In this study 38 (84.5%) of children secondary nocturnal enuresis is associated with psychological problems, of them 14 (31.1%) post stressful condition, 8 (17.8%) after immigration from their houses, 6 (13.3%) had history of death of one member in family, 4 (8.9%) have history of one of the family arrested in front of them, 3 (6.7%) Birth of new baby in family and 3 (6.7%) Separation between parents happened. In study by Alex Iglesias found significant relationship between secondary diurnal and nocturnal enuresis in study done on children after a car accident as a stressful condition. In another study done in New Zealand children for secondary enuresis at age of 10 years, analysis suggested that the child's level of exposure to adverse life events was associated with the onset of secondary enuresis, as children who were exposed to four or more stressful life events in a given year were 2.56 times more likely to develop secondary enuresis in that year [27]. Among 45 children with secondary nocturnal enuresis 8 of them (17.8%) have been punished by their family while 37 (82.2%) reinforced and reassured by their family to control themselves.
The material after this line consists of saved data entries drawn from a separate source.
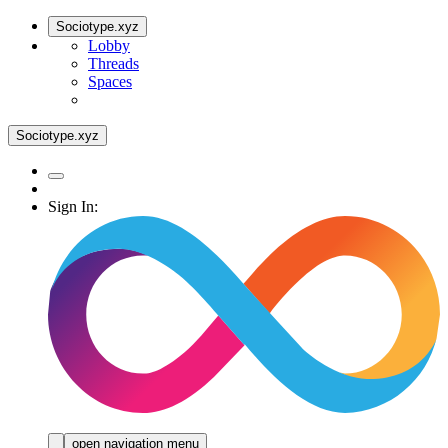
Sociotype.xyz
Lobby
Threads
Spaces
Sociotype.xyz
Sign In:
open navigation menu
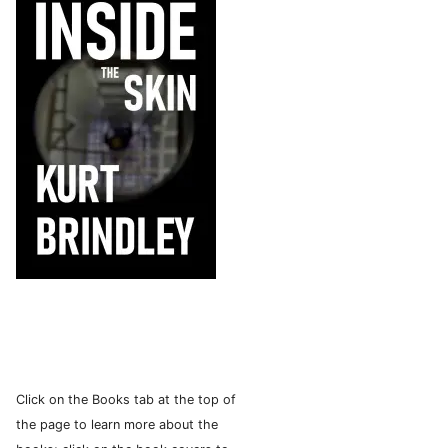
Click on the Books tab at the top of
the page to learn more about the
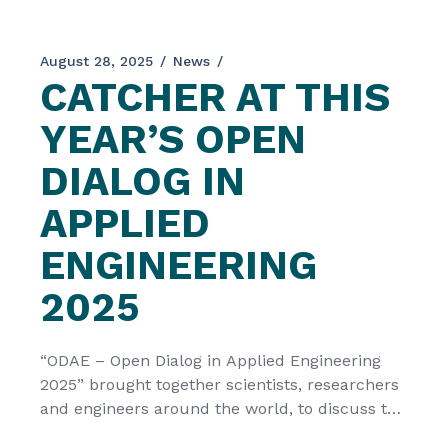
August 28, 2025
News
CATCHER AT THIS
YEAR’S OPEN
DIALOG IN
APPLIED
ENGINEERING
2025
“ODAE – Open Dialog in Applied Engineering
2025” brought together scientists, researchers
and engineers around the world, to discuss the
most recent developments and trends in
In compartment with studies done in the United States, about 25% of enuretic children are punished for wetting the bed [28]. In Hong Kong, 57% of enuretic children are punished for wetting [29]. In study done in Germany at 1990 (14.3%) of secondary enuresis were reported to be punished. About self-esteem: Of the 45 child with secondary nocturnal enuresis, 27 (60%) had Social embarrassment, anxious, feel different from other and had more inferiority feeling. Theunis et al. reported that nocturnal enuresis has important negative effects on the self-esteem of children, which improved with successful treatment of enuresis also in another study done in finish population by Moilanen, the children with enuresis showed significant difference that they were more fearful, more impatient, and more anxious and had more inferiority feeling [30].

Conclusion

This study had shown that secondary nocturnal enuresis greatly affect school children, following traumatic stressful conditions, immigration from their houses, death in family, one of the family arrested, birth of a new baby, family problems like divorce, or others emotional or traumatic event. Girls were slightly more affected, the children with secondary enuresis were embarrassed, anxious and of low self-esteem. They were reinforced and reassured rather than punished by the parents.